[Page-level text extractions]
Segment Open

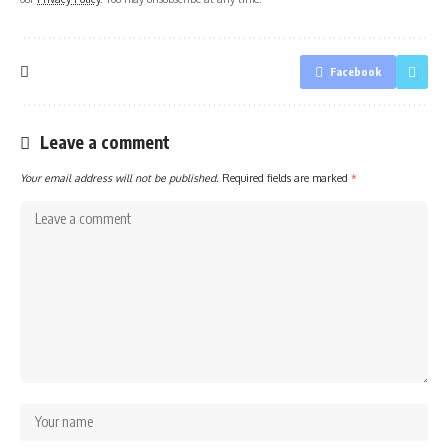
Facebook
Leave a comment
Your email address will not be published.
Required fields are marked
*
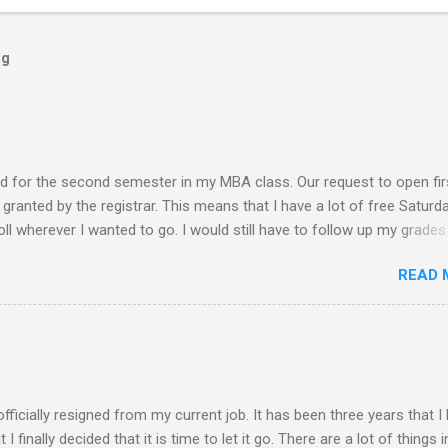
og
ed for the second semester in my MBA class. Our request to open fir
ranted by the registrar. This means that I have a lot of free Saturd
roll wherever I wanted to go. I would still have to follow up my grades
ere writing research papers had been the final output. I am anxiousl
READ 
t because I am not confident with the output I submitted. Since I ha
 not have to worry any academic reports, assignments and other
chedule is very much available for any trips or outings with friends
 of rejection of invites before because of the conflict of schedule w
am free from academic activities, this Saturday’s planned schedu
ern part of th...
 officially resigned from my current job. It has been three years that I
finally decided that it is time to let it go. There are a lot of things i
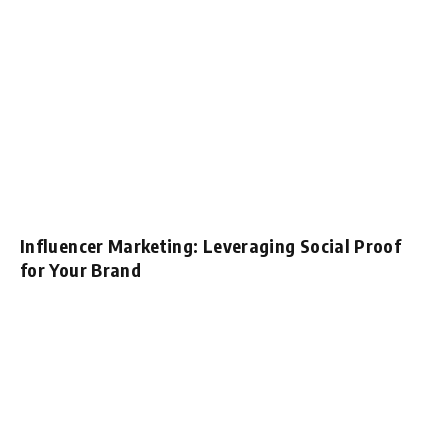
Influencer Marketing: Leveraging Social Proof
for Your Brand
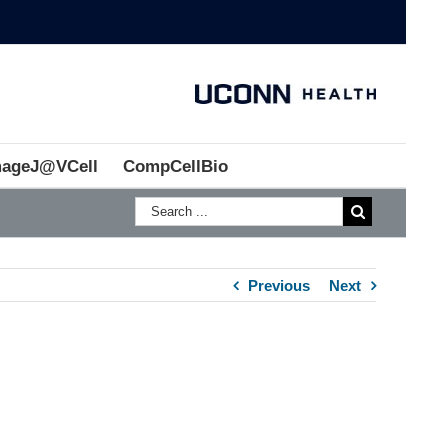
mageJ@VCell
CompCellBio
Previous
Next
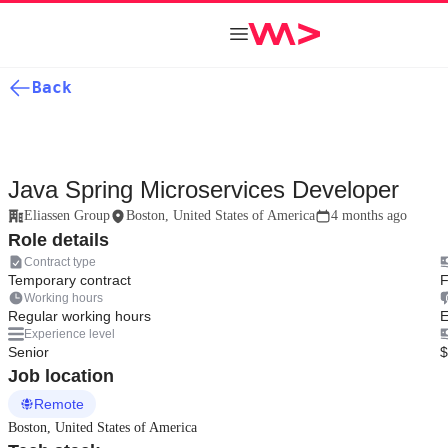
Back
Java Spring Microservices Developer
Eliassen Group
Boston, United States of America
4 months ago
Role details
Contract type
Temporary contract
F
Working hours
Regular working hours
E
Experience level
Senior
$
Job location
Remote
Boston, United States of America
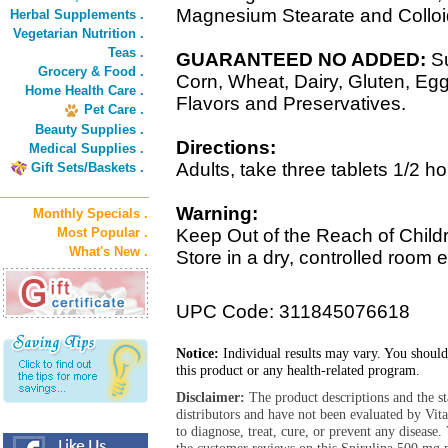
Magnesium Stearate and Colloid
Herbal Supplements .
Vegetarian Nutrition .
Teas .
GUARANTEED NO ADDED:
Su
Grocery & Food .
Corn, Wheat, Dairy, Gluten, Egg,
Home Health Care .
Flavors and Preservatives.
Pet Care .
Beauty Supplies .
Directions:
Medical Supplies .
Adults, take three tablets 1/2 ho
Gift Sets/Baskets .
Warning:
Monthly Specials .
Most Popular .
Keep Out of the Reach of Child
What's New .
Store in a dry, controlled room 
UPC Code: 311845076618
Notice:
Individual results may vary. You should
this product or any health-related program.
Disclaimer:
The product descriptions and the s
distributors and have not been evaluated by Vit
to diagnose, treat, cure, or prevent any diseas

Segment Closed

## [Work request]
Copy out every line from the records that has the word "three".

## [Problem solution]
 officially resigned from my current job. It has been three years that I
Adults, take three tablets 1/2 ho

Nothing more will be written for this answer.